Из аргументов Наполеона по еврейскому вопросу видно, что, по его взгляду, отношения евреев к французам, составляющее грустное и исключительное между французскими разноверными и разноплеменными гражданами явление, проистекают от того, что евреев связывают с коренным населением только внешние, искусственные, слабые узы — язык, костюм и гражданские права, но кровью, достоянием и семейным бытом они, как народ избранный, всегда образуют совершенно отдельный, по их убеждению аристократический мир, в который неизбранным по крови доступа нет. Таким образом, отношение евреев к туземному населению вытекает прямо из самого иудейства: из аристократического взгляда еврея на остальное плебейское человечество. Чтобы уничтожить источник, порождающий это зло, Наполеону показалось необходимым очистить тот полный, свободный и естественный путь к ассимиляции евреев с французами, которым другие иноверные и иноплеменные элементы: немцы, итальянцы, испанцы и прочие живущие во Франции народности ассимилируются с коренным населением вместе. Для достижения этой цели Наполеон составил план к преобразованию внутреннего быта евреев и надеялся привести его в исполнение посредством раввинов, которых он считал еврейским духовенством.

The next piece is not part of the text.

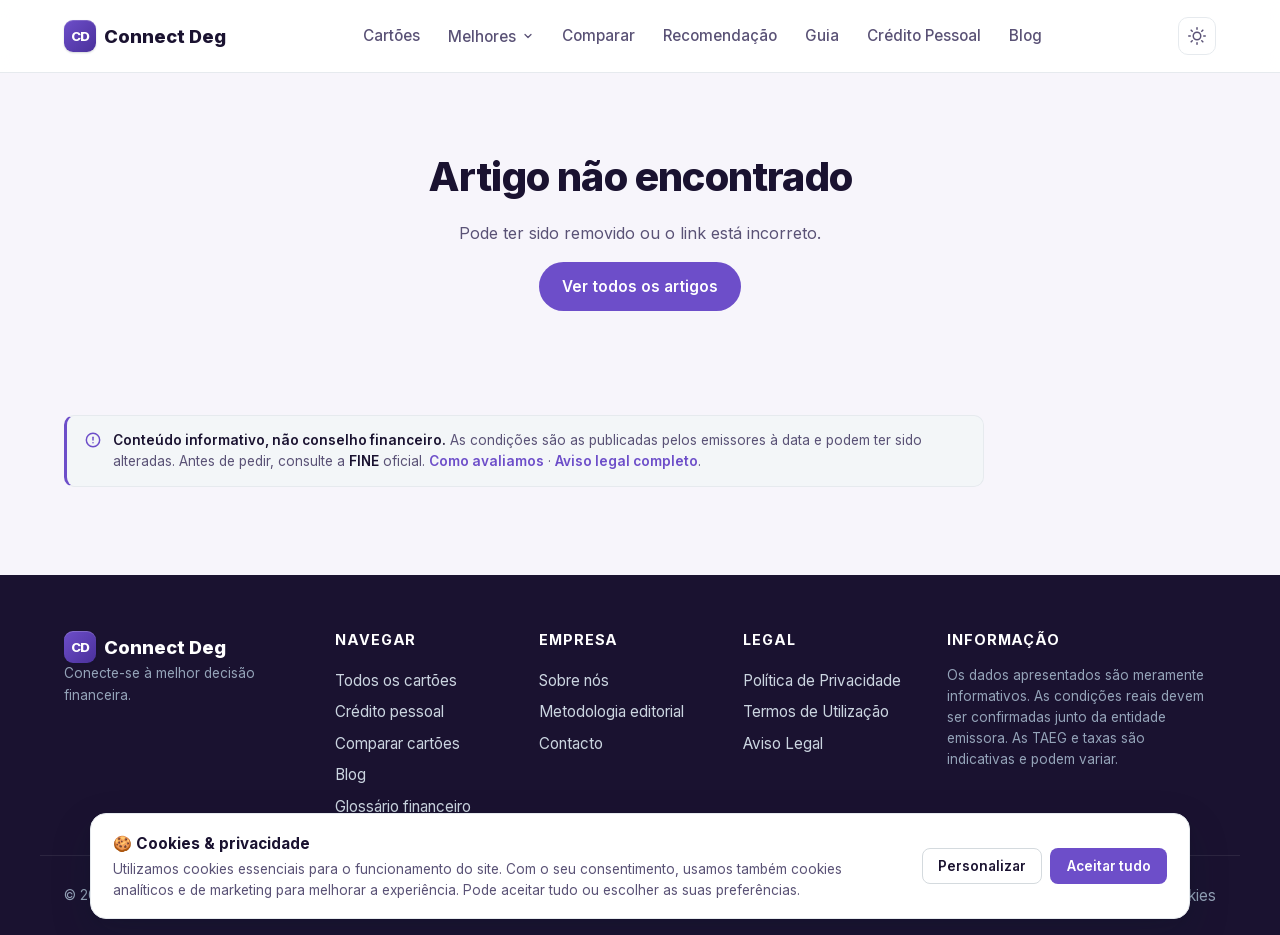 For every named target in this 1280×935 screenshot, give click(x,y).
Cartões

Не усматривая необходимости для цели нашей книги изучать все то, что Наполеон думал сделать — но не сделал, мы не станем здесь вдаваться в подробности его плана, а вскользь только скажем, что требования его не выходили ни на шаг из границ умеренности, гуманности и справедливости.
В плане своем Наполеон домогался лишь того, чтобы евреи признали французов точно такими же, себе равными во всех отношениях, достойными согражданами, какими французы признают евреев; чтобы французы были евреям братья, с которыми можно вступать в семейное родство чрез смешанные браки. Или еще вернее и короче: Наполеон домогался лишь того, чтобы евреи признали за французами человеческие права, чтобы они в своей среде дали французам равноправность.
Повторяем, что с общечеловеческой точки зрения план Наполеона относительно гуманности и справедливости вполне соответствовал всем условиям общечеловеческой цивилизации, а как орудие для ослабления внутренней силы обособленного царства евреев, казалось бы, план этот был достоин великого своего автора.
Но все это лишь с точки зрения общечеловеческой, с еврейской же, как мы увидим ниже, дело представилось совершенно в другом виде. Сила, однако же, говорят, не в проекте, а в осуществлении его. Тут-то зоркий законодатель, к сожалению, очутился в совершенно темной для него области, по которой он бродил ощупью и, кроме промахов, ничего совершить не мог. Тут Наполеон действовал по соображениям, вытекающим из упомянутого ошибочного понятия о значении раввинов, вследствие чего, сам того не подозревая, он в средствах, предпринятых против еврейства, придал ему еще новую, неодолимую силу.
Считая раввинов полновластными хозяевами в делах еврейской религии и надеясь осуществить свой план посредством их духовного авторитета, Наполеон прежде всего счел нужным позаботиться об организации и увеличении раввинской власти. Для достижения этой цели он в 1806 г. учредил в Париже Синедрион из 71 раввина по образцу древнего Иерусалимского. Евреи, думал Наполеон, встретят в этом трибунале ту высокую духовную беспредельную власть, которой они беспрекословно должны подчиняться по требованиям ими исповедуемого талмудического закона. Для правильного же отправления этой власти по всей Империи скоро были учреждены провинциальные консистории с дисциплинированною раввинскою иерархиею.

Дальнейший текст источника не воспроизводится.